# Suggestion - ICE forum?



## Neptune (Mar 31, 2013)

Hi

New to the forums, but one thing I noticed straight away was the lack of a dedicated ICE (In Car Entertainment) section. Any reason there isn't one?

Cheers


----------



## John-H (Jul 13, 2005)

Traditionally here ICE questions have been asked and answered on the main Mk1 Mk2 forums. It's been like this for many subjects that other forums have sub categorised into sub forums. One advantage of having everything in one or two pots as it were, is that it creates more discussion because people get introduced to things they may not have started out looking for, if they had been squirrelled away in a sub forum. You look at some forums and they are split into multiple sub forums, each one of them dead with little activity and confusion for new members not knowing where to begin. We believe our simplicity is in part the reason for this forum's success and lively activity.

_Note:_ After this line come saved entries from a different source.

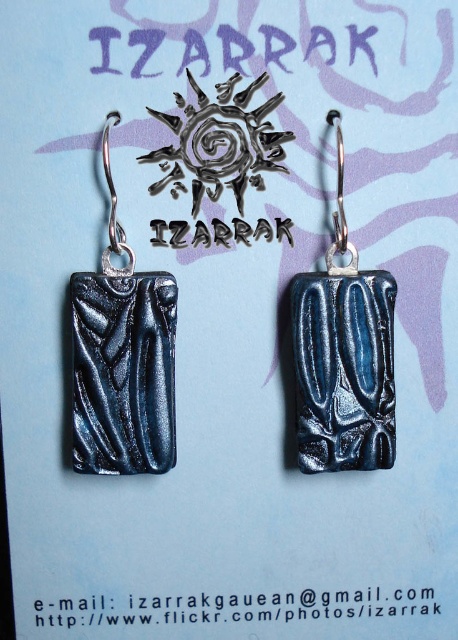 You are an appraiser examining the earrings. The client asks if the metallic blue stone at center is above or below the metallic blue rectangle at center. What do you tell them?

The metallic blue stone at center is positioned under the metallic blue rectangle at center, so it is below the rectangle.

From the picture: You are an appraiser examining the earrings. The client asks if the metallic blue stone at center is covering part of the metallic blue rectangle at center. Based on the description, how would you respond?

The metallic blue stone at center is in front of the metallic blue rectangle at center, so yes, it is covering part of the metallic blue rectangle at center.

You are a jewelry designer who wants to know if the space between the metallic blue stone at center and the metallic blue rectangle at center is large enough to fit a 10 inch chain link. Based on the image, can the chain link fit between them?

The distance between the metallic blue stone at center and the metallic blue rectangle at center is 9.57 inches. Since the chain link is 10 inches, it cannot fit between them as the space is slightly smaller than required. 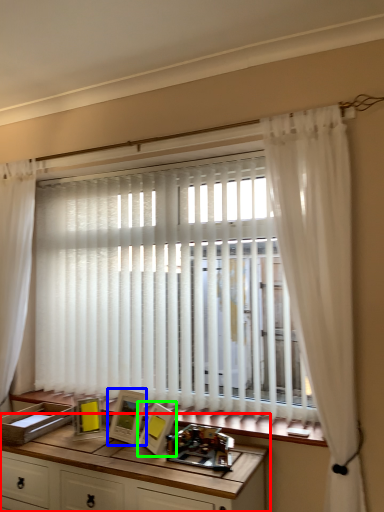 Question: Which object is the farthest from table (highlighted by a red box)? Choose among these: picture frame (highlighted by a blue box) or picture frame (highlighted by a green box).

Choices:
 (A) picture frame
 (B) picture frame

Answer: (B) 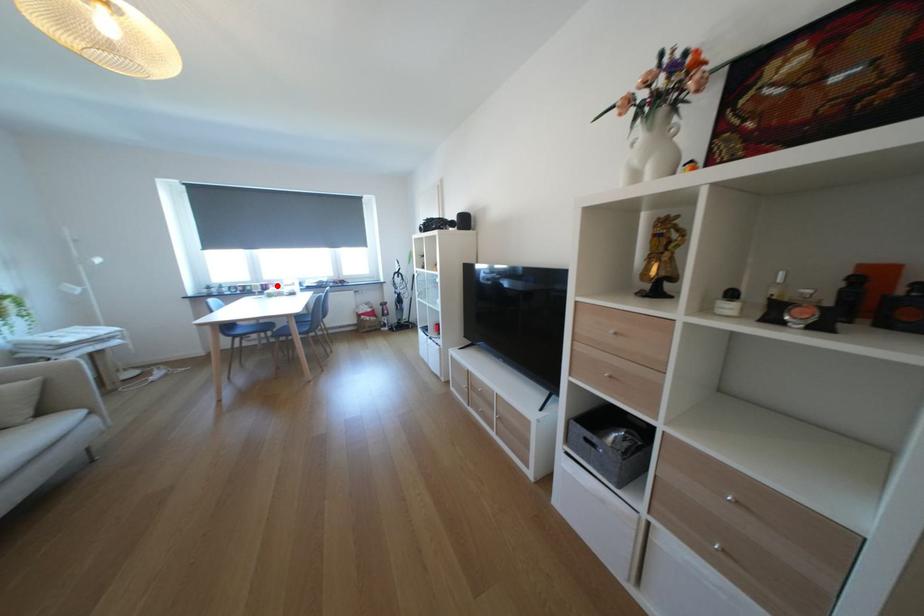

Having said that, the disadvantage is things get lost. We've tried to help there by including a Mk 1 and Mk 2 knowledge base, where How Tos and reference data is indexed.

We do have a sub forum for show and shine. ICE could be a similar subject in that it would be a mixture of How To s and reviews and comments about products which are constantly changing and being upgraded.

We'll have a think about it . Thanks for the suggestion


----------



## .Griff. (Dec 17, 2011)

I must admit one of the first sections/sub-forums I looked for when I joined was ICE. I'd got various questions relating to the different head units and Bose upgrades available in the MK2's and while I did find most of the answers I wanted by wading through the MK2 section it would have been a lot easier if all ICE related discussion was "under one roof" so to speak.


----------



## John-H (Jul 13, 2005)

Well there is always here for Mk 1:

viewtopic.php?f=56&t=172190

... although there are only two items under ICE but I could always add more or create a sub page with more on if someone could find links to existing threads.

... and here for Mk 2:

viewforum.php?f=43

A separate forum would not contain existing threads only the start of new ones. There's a wealth of information from the past.


----------



## .Griff. (Dec 17, 2011)

I was aware of the MK2 knowledge base but with the greatest of respect with all the images missing most of the guides were rendered useless until I raised the subject and Brittan tirelessly went through adding back the photos.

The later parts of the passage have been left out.